ANR project

Thermal management of MOF materials

Dates:
January 2024 – December 2027

Project coordinator:
Thomas DEVIC (ST2E team)

Partner laboratories :

  • LTeN – Nantes Thermal and Energy Laboratory
  • ICMN – Interfaces Confinement Matériaux et Nanostructures

IMN staff involved:
Stéphane GROLLEAU, Nicolas STEPHANT

MOFs are emerging super-adsorbents with adsorption capacities up to 60% greater than conventional activated carbons or zeolites. This opens up highly promising prospects for strategic energy transition issues such as CO2 capture and the storage of energy carriers (H2, CH4, NG). However, these advanced capabilities are accompanied by equally significant inhibitory thermal effects (exothermic during adsorption, endothermic during desorption).
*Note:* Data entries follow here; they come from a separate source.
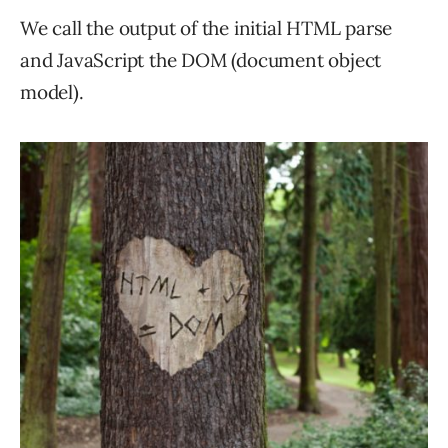
We call the output of the initial HTML parse
and JavaScript the DOM (document object
model).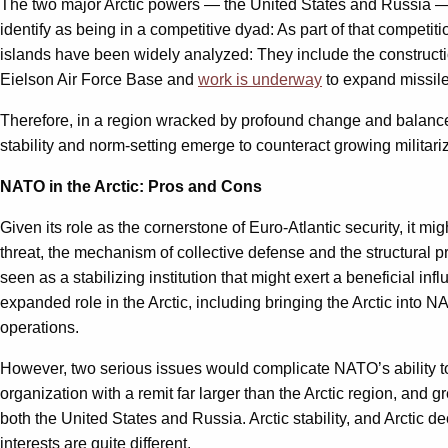
The two major Arctic powers — the United States and Russia — dif
identify as being in a competitive dyad: As part of that competi
islands have been widely analyzed: They include the construct
Eielson Air Force Base and
work is underway
to expand missile 
Therefore, in a region wracked by profound change and balanc
stability and norm-setting emerge to counteract growing militar
NATO in the Arctic: Pros and Cons
Given its role as the cornerstone of Euro-Atlantic security, it
threat, the mechanism of collective defense and the structural
seen as a stabilizing institution that might exert a beneficial 
expanded role in the Arctic, including bringing the Arctic into 
operations.
However, two serious issues would complicate NATO’s ability to p
organization with a remit far larger than the Arctic region, and 
both the United States and Russia. Arctic stability, and Arctic 
interests are quite different.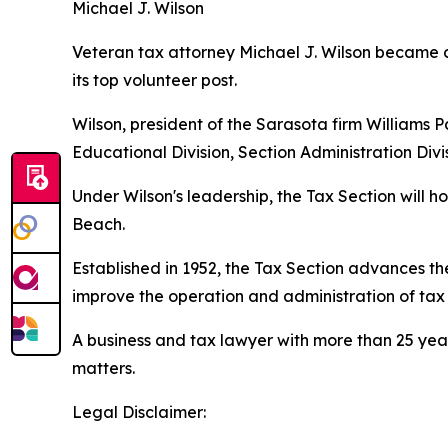
Michael J. Wilson
Veteran tax attorney Michael J. Wilson became ch
its top volunteer post.
Wilson, president of the Sarasota firm Williams P
Educational Division, Section Administration Di
Under Wilson's leadership, the Tax Section will
Beach.
Established in 1952, the Tax Section advances 
improve the operation and administration of tax l
A business and tax lawyer with more than 25 year
matters.
Legal Disclaimer: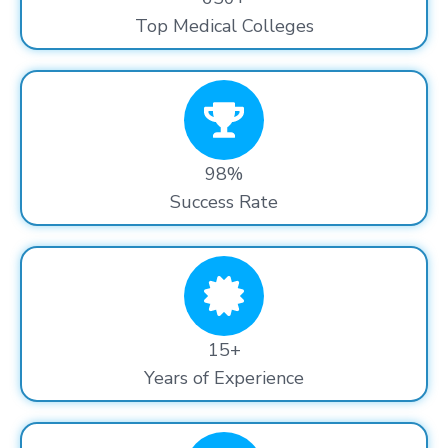
Top Medical Colleges
98%
Success Rate
15+
Years of Experience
On the scale of industrial applications, these effects can lead to significant drops in performance (in terms of capacity, selectivity and charge/discharge kinetics), as well as potential hot-spot hazards. Until now, although there has been a plethora of literature on MOFs, little research has been devoted to the management of these thermicity phenomena. The TEM-MOF project is entirely dedicated to them, bringing together a consortium of complementary partners around the various multi-disciplinary subjects involved. We are particularly interested in the development of conductive MOF/graphite composites to improve the performance of adsorption processes, such as CO2 capture in TSA processes. The 4-year project is divided between MOF and composite development, characterization, performance comparisons between MOFs and composites, multi-scale modeling and pilot application experiments. At every stage of the study, choices will be systematically made to reduce environmental impact.